- A partnership between Hurdlr and H&R Block's Tax Edge will allow users of Hurdlr's ProfitDash platform to file their taxes from the app.
- Hurdlr hopes to make ProfitDash widely available to the industry before April 15.
In August last year, finance-tracking app Hurdlr released a real estate-specific version of its product for real estate agents; it partnered with Keller Williams to create ProfitDash.
“Thousands of Keller Williams agents have been using the app,” said Raj Bhaskar, CEO at Hurdlr, “and we’ve been taking their feedback.” He said that real estate agents love it — but they repeatedly asked for the ability to directly file the tax documents they’d prepared using ProfitDash instead of sending them to a tax professional to file.
“That was the no. 1 request — ‘Since you already do everything else, can I just push a button to file my taxes?'” said Bhaskar.
Well, Hurdlr just announced a partnership with H&R Block’s TaxEdge to allow ProfitDash users to do just that — and the company says it plans to make ProfitDash widely available to the industry outside of Keller Williams sometime this year (hopefully before April 15).
Why a partnership?
Bhaskar said that Hurdlr looked into what it would take to add a button for filing taxes directly from the app, and they saw two options — building it out themselves (which would be complicated, expensive and time-consuming) or finding a partner.
And H&R Block had Tax Edge, which it had already begun building, and “was really focused on using a combination of our tax experts — our humans, if you will — and our analytics, our deep data,” said Jason Houseworth, H&R Block’s chief innovation officer.
“We were thinking, ‘How do we build a new solution for the 1099 economy, and specifically for those people who really depend on their mobile devices in order to track everything for them?'”
Houseworth says that when building Tax Edge, H&R Block looked at a set of occupations that fit that standard — and “real estate agent” was at the top of the list.
Who can use it, and what’s it cost?
Right now, ProfitDash is only available to Keller Williams agents, who can download the app for free in the Android or Apple app stores. Bhaskar said he hopes to get the app on the wider market in time for tax season this year, and that it will also be available at a brokerage and franchisor level.

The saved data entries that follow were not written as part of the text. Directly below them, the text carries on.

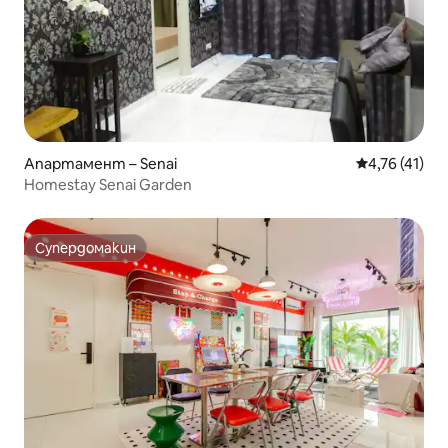
Апартамент – Senai
Средна оценк
4,76 (41)
Homestay Senai Garden
Супердомакин
Супердомакин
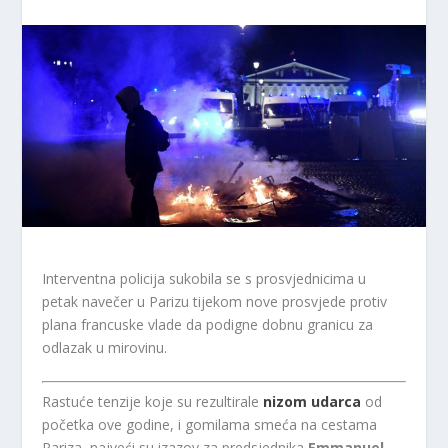
Interventna policija sukobila se s prosvjednicima u
petak navečer u Parizu tijekom nove prosvjede protiv
plana francuske vlade da podigne dobnu granicu za
odlazak u mirovinu.
Rastuće tenzije koje su rezultirale
nizom udarca
od
početka ove godine, i gomilama smeća na cestama
Pariza, najveći su izazov za predsjednika
Emmanuel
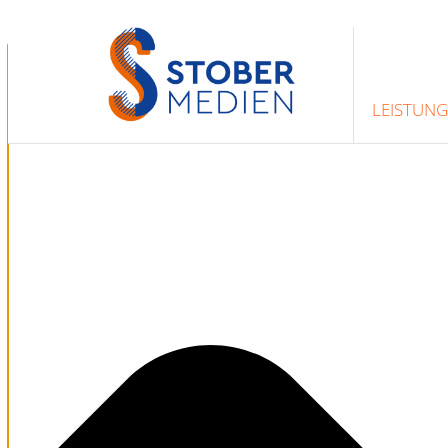
Zustimmung verwalten
LEISTUN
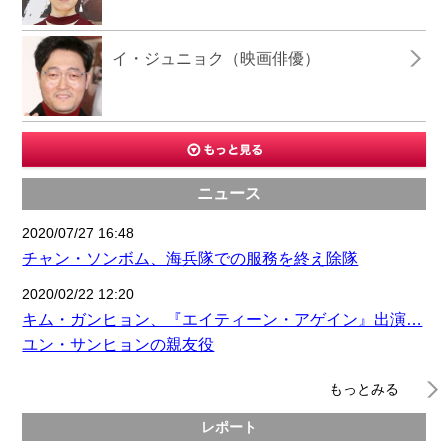
イ・ジュニョク（映画俳優）
ニュース
2020/07/27 16:48
チャン・ソンボム、海兵隊での服務を終え除隊
2020/02/22 12:20
キム・ガンヒョン、『エイティーン・アゲイン』出演…
ユン・サンヒョンの親友役
もっとみる
レポート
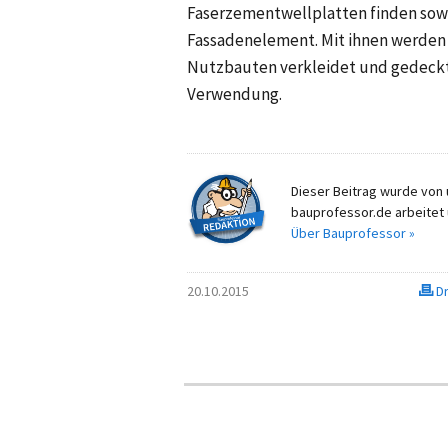
Faserzementwellplatten finden sow
Fassadenelement. Mit ihnen werden 
Nutzbauten verkleidet und gedeckt,
Verwendung.
Dieser Beitrag wurde von u
bauprofessor.de arbeitet 
Über Bauprofessor »
20.10.2015
Dr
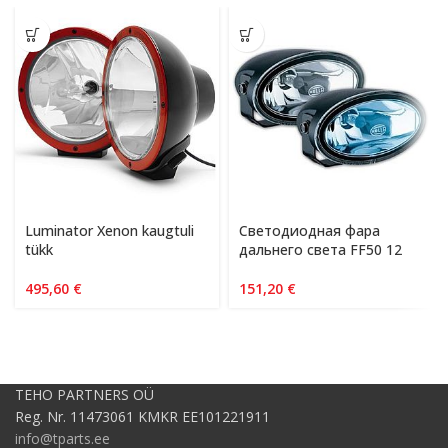
Luminator Xenon kaugtuli
Светодиодная фара
tükk
дальнего света FF50 12
495,60
€
151,20
€
TEHO PARTNERS OÜ
Reg. Nr. 11473061 KMKR EE101221911
info@tparts.ee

Keller Williams agents can track $1,000 in deductions for free. To track more than $1,000, they have the option of referring friends to the app or upgrading to ProfitDash Max, which costs $19.99 each month or $199.99 for the year.
What do you get?
Houseworth points out that an accountant or tax professional could cost up to $250 more than the annual price for the app, and he believes that the time it will save agents and the deep analytics that H&R Block offers up will make it even more valuable.
“It’s on your phone, and you can access your tax expert 24/7,” he said, streamlining the amount of time it takes to track deductible expenses and put your tax documents together.
“We have 13 million returns each year that we have prepared via an expert, and then we have more than 7.5 million prepared by novices through our tax software,” noted Houseworth, “and the ability to compare those helps us see opportunities to help people get the most from their return.”
For agents, what that means is that ProfitDash can prompt them to track and claim deductions that other agents are tracking and claiming, but they aren’t (for whatever reason).
“When we look at self-filers who are agents, many of them miss vehicle-related expenses — car washes, oil changes, maintenance,” said Houseworth. “Mileage is the obvious one, but many forget about the maintenance-related expenses. Even more, the vast majority of agents overlook deducting simple office expenses, and that’s something that we know that they have, but they don’t take those.
“In the app, we walk them through a very detailed list of the categories and the types of expenses within the categories, not only as a memory-jogger but also to make sure they understand that there are people who look like them and who claim those expenses.”
And Houseworth adds that there are real live humans behind the app’s “tax genius” concept.
“We want them to specialize in serving agents, so that they know everything there is to know about this occupation — and so the agents can understand that when they’re referred to a ‘tax genius’ in the app, that person knows something about their profession.”